##### Entries shown
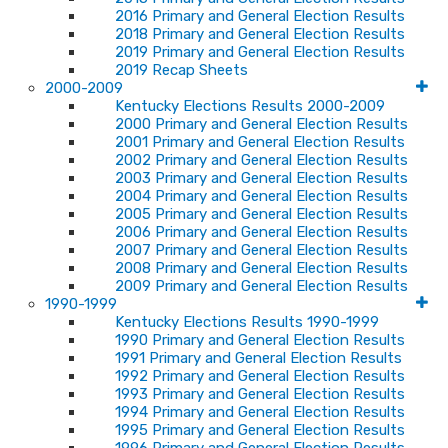
2016 Primary and General Election Results
2018 Primary and General Election Results
2019 Primary and General Election Results
2019 Recap Sheets
2000-2009
Kentucky Elections Results 2000-2009
2000 Primary and General Election Results
2001 Primary and General Election Results
2002 Primary and General Election Results
2003 Primary and General Election Results
2004 Primary and General Election Results
2005 Primary and General Election Results
2006 Primary and General Election Results
2007 Primary and General Election Results
2008 Primary and General Election Results
2009 Primary and General Election Results
1990-1999
Kentucky Elections Results 1990-1999
1990 Primary and General Election Results
1991 Primary and General Election Results
1992 Primary and General Election Results
1993 Primary and General Election Results
1994 Primary and General Election Results
1995 Primary and General Election Results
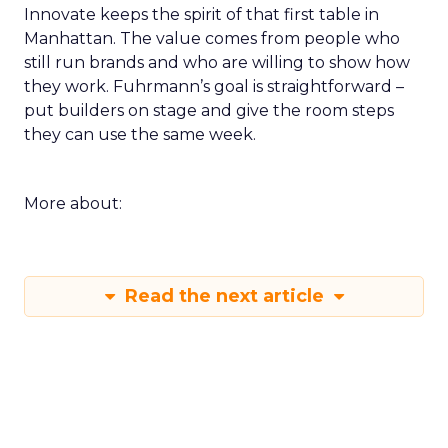
Innovate keeps the spirit of that first table in
Manhattan. The value comes from people who
still run brands and who are willing to show how
they work. Fuhrmann’s goal is straightforward –
put builders on stage and give the room steps
they can use the same week.
More about:
Read the next article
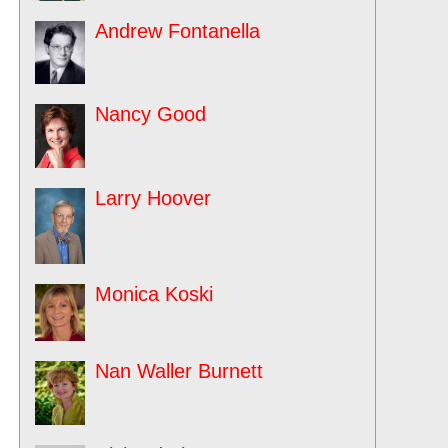
Andrew Fontanella
Nancy Good
Larry Hoover
Monica Koski
Nan Waller Burnett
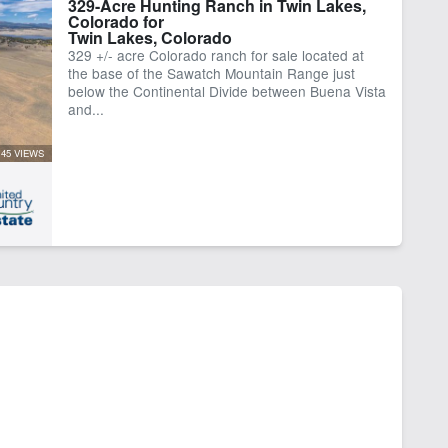
329-Acre Hunting Ranch in Twin Lakes,
Colorado for
Twin Lakes, Colorado
329 +/- acre Colorado ranch for sale located at
the base of the Sawatch Mountain Range just
below the Continental Divide between Buena Vista
and...
45 VIEWS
##########
> What to do
Word-for-word output of the material above is needed, with the pictures left out.

> Response below
2016 Primary and General Election Results
2018 Primary and General Election Results
2019 Primary and General Election Results
2019 Recap Sheets
2000-2009
Kentucky Elections Results 2000-2009
2000 Primary and General Election Results
2001 Primary and General Election Results
2002 Primary and General Election Results
2003 Primary and General Election Results
2004 Primary and General Election Results
2005 Primary and General Election Results
2006 Primary and General Election Results
2007 Primary and General Election Results
2008 Primary and General Election Results
2009 Primary and General Election Results
1990-1999
Kentucky Elections Results 1990-1999
1990 Primary and General Election Results
1991 Primary and General Election Results
1992 Primary and General Election Results
1993 Primary and General Election Results
1994 Primary and General Election Results
1995 Primary and General Election Results
Innovate keeps the spirit of that first table in
Manhattan. The value comes from people who
still run brands and who are willing to show how
they work. Fuhrmann’s goal is straightforward –
put builders on stage and give the room steps
they can use the same week.
More about:
Read the next article
Andrew Fontanella
Nancy Good
Larry Hoover
Monica Koski
Nan Waller Burnett
329-Acre Hunting Ranch in Twin Lakes,
Colorado for
Twin Lakes, Colorado
329 +/- acre Colorado ranch for sale located at
the base of the Sawatch Mountain Range just
below the Continental Divide between Buena Vista
and...
45 VIEWS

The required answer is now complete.